▶ [The task]:
The answer must consist of every line in the data below that holds the word "Neves".

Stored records
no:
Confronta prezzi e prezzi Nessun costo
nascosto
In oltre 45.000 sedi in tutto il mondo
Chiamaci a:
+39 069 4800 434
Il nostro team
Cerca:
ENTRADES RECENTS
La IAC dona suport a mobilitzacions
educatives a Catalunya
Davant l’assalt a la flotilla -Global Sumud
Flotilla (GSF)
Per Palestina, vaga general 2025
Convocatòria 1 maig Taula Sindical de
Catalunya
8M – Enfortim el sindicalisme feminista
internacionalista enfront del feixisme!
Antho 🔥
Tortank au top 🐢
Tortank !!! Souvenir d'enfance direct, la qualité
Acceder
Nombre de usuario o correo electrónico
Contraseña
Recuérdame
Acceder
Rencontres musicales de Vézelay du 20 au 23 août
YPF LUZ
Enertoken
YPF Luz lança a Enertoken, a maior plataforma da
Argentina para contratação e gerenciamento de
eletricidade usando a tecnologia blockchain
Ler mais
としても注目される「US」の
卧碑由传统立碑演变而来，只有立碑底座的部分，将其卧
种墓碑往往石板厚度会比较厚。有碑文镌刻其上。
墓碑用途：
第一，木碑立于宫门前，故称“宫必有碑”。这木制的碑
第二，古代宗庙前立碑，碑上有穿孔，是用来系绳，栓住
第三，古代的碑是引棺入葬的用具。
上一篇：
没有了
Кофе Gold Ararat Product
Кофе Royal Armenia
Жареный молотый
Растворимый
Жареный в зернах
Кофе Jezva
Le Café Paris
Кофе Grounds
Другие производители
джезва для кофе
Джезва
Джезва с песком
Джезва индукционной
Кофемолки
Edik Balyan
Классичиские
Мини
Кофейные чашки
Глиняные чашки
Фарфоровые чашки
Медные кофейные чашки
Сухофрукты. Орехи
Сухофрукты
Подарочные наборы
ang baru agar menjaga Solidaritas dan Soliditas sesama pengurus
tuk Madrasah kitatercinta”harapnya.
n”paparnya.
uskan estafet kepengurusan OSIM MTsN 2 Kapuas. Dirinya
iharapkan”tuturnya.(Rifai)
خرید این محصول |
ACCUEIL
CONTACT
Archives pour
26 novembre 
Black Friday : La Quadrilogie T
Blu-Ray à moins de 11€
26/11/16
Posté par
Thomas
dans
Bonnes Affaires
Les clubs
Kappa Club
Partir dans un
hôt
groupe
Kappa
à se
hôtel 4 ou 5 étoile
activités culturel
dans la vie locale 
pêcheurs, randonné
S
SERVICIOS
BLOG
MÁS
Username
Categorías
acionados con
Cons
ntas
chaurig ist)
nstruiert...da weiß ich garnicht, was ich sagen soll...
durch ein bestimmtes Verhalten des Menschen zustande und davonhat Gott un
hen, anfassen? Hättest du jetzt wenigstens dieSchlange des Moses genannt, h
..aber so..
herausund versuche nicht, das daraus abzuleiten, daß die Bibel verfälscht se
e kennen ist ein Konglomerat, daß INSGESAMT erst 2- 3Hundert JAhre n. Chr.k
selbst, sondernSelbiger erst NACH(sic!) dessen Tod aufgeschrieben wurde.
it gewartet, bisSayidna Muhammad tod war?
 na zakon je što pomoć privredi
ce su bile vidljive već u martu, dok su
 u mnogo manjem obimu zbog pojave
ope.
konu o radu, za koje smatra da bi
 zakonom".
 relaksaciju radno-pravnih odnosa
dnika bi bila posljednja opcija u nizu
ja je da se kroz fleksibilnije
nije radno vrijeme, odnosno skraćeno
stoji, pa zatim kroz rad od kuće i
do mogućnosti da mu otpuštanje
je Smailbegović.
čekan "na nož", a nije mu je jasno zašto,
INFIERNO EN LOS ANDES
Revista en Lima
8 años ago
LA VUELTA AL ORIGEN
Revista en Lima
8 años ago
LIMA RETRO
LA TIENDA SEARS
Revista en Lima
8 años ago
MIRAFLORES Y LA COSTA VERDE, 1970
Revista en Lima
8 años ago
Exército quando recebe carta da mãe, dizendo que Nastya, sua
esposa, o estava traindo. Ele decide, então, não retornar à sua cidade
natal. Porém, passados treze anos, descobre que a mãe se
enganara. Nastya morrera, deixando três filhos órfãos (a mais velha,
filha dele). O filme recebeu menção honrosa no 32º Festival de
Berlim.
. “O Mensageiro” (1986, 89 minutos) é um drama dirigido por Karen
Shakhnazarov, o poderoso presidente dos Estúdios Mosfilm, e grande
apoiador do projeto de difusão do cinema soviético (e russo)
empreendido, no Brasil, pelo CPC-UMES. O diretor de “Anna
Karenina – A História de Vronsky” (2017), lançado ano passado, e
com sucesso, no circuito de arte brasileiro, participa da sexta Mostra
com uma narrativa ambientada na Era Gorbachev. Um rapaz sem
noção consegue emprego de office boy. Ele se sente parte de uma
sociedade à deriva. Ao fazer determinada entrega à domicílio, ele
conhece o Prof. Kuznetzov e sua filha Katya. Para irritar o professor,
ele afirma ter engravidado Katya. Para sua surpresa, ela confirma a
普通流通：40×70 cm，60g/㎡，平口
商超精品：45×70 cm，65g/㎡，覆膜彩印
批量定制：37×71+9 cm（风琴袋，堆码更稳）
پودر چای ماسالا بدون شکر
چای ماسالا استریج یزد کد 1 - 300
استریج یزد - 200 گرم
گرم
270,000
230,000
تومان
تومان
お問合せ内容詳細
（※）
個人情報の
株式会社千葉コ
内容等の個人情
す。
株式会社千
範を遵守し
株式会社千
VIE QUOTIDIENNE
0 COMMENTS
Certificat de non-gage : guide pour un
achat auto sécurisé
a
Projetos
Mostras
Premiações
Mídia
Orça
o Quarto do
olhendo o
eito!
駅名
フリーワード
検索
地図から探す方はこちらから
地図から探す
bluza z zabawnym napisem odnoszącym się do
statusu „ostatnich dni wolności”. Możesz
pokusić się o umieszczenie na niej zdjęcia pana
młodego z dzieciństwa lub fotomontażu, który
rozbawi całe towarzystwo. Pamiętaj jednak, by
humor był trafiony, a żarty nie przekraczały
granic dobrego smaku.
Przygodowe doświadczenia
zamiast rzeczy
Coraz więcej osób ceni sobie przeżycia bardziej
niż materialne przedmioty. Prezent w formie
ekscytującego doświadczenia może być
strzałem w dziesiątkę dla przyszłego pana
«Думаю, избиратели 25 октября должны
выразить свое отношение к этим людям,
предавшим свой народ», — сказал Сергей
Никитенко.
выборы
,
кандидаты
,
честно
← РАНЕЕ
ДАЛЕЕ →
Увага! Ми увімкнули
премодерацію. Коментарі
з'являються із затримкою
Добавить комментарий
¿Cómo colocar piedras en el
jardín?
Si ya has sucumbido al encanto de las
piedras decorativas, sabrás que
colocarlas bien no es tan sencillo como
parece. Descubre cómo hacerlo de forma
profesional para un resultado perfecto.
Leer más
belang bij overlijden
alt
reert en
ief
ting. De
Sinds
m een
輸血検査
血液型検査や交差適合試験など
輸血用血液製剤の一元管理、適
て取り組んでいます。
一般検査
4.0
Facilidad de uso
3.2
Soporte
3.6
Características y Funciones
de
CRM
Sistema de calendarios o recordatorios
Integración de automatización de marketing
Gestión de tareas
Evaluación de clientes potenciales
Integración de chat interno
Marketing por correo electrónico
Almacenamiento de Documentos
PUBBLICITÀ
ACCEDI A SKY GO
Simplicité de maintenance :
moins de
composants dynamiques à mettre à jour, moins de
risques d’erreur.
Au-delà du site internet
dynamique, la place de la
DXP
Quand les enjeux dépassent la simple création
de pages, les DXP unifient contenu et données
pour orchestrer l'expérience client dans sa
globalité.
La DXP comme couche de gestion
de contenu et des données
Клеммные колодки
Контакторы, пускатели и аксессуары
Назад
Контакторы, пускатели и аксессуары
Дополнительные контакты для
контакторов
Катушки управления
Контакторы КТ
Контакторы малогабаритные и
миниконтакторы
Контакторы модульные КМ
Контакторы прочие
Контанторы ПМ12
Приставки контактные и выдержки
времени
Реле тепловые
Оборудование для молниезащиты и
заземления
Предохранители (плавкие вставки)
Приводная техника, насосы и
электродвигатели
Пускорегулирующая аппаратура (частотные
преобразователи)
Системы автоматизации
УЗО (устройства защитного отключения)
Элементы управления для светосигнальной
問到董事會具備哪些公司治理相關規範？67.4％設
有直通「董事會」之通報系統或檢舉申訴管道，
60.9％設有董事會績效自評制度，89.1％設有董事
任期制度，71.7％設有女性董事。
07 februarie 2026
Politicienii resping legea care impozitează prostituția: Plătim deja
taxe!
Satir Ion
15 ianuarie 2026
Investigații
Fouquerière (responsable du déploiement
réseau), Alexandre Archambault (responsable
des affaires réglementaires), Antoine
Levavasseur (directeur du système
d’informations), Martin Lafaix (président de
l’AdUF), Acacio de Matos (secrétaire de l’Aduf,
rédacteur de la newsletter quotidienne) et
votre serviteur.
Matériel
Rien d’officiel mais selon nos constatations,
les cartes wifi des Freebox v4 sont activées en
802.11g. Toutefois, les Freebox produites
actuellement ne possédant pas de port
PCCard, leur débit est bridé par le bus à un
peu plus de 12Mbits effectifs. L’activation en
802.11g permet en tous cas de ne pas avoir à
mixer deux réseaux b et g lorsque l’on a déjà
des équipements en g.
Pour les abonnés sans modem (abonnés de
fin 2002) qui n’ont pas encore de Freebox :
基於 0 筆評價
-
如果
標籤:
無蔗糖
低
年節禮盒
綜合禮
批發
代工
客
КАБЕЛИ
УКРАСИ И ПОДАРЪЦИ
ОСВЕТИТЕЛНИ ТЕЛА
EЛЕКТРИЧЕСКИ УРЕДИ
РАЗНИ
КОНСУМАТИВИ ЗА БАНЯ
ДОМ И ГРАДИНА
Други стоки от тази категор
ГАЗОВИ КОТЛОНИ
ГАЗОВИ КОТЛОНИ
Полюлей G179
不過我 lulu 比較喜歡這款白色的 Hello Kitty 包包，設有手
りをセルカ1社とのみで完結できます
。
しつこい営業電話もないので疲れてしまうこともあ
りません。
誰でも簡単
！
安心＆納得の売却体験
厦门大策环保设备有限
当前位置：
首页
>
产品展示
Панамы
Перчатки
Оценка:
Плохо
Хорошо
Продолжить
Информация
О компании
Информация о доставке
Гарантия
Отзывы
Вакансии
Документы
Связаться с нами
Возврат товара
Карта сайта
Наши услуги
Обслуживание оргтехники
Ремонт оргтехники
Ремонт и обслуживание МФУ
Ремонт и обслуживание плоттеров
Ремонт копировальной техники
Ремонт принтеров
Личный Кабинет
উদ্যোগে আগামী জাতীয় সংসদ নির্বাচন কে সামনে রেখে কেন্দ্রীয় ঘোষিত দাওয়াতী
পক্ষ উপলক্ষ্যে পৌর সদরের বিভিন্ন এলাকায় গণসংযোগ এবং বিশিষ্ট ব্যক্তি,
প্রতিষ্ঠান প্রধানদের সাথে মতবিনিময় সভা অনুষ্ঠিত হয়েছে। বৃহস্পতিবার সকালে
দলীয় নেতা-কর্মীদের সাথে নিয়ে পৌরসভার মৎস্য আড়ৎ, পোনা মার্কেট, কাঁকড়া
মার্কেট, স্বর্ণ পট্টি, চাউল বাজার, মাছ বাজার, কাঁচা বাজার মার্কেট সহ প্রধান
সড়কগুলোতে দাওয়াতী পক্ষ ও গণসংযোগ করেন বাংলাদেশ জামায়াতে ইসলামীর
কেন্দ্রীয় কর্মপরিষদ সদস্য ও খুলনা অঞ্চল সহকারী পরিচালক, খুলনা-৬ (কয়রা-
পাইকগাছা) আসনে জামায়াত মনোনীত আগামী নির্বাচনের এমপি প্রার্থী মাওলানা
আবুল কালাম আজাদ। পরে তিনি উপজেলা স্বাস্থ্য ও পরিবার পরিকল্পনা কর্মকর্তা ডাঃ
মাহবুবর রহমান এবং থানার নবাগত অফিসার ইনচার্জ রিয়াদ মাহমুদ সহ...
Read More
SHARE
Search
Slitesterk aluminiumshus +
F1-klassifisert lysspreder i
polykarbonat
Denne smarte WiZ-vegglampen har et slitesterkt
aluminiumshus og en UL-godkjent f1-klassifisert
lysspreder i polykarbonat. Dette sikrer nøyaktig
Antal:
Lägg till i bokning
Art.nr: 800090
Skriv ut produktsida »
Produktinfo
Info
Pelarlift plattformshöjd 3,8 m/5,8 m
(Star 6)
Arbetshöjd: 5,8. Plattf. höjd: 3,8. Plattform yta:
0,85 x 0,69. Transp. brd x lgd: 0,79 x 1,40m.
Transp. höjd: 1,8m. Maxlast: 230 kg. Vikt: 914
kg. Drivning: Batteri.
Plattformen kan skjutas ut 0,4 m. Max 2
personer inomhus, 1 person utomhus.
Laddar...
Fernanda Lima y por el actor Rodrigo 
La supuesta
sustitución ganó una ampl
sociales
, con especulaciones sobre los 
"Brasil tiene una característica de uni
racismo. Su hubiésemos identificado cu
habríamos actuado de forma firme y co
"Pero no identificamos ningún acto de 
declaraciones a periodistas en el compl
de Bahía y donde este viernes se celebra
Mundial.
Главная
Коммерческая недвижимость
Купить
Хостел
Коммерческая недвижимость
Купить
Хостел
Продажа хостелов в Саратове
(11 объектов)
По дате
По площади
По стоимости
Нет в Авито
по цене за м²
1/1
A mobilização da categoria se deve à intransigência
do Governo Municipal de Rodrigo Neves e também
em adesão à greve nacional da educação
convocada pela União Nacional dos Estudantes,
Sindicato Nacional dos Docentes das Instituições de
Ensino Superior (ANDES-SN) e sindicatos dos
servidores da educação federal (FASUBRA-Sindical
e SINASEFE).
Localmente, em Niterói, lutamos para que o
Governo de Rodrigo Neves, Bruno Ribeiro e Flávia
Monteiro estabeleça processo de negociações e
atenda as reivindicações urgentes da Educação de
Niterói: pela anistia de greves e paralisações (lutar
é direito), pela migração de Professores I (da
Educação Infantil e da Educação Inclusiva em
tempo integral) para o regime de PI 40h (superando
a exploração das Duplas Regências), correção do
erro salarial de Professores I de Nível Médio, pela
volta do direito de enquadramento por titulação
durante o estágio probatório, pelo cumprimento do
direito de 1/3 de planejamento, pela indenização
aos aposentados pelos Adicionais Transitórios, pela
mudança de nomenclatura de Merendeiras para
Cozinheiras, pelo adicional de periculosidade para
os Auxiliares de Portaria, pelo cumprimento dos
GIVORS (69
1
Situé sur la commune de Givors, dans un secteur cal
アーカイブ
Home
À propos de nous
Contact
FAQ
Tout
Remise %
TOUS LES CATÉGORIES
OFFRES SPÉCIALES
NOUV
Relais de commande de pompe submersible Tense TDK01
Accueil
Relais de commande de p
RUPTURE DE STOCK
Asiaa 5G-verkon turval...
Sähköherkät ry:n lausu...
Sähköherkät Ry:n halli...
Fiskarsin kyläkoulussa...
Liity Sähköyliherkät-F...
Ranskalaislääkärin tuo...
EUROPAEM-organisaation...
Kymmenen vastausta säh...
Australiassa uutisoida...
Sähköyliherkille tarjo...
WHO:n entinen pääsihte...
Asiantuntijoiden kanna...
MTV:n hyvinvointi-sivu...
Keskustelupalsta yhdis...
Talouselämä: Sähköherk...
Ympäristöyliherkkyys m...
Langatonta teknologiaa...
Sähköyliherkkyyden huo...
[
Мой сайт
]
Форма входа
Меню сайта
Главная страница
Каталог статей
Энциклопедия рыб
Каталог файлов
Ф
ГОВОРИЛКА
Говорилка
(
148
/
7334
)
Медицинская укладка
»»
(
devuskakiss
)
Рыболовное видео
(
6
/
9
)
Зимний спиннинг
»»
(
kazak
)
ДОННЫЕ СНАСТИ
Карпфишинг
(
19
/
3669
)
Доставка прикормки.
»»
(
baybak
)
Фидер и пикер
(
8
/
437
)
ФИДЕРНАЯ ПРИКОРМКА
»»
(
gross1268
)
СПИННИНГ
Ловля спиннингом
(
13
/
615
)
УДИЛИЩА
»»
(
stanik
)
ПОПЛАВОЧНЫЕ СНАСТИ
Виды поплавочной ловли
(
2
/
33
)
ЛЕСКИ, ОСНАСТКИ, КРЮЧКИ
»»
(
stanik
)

▶ [Response box]:
do Governo Municipal de Rodrigo Neves e também
Governo de Rodrigo Neves, Bruno Ribeiro e Flávia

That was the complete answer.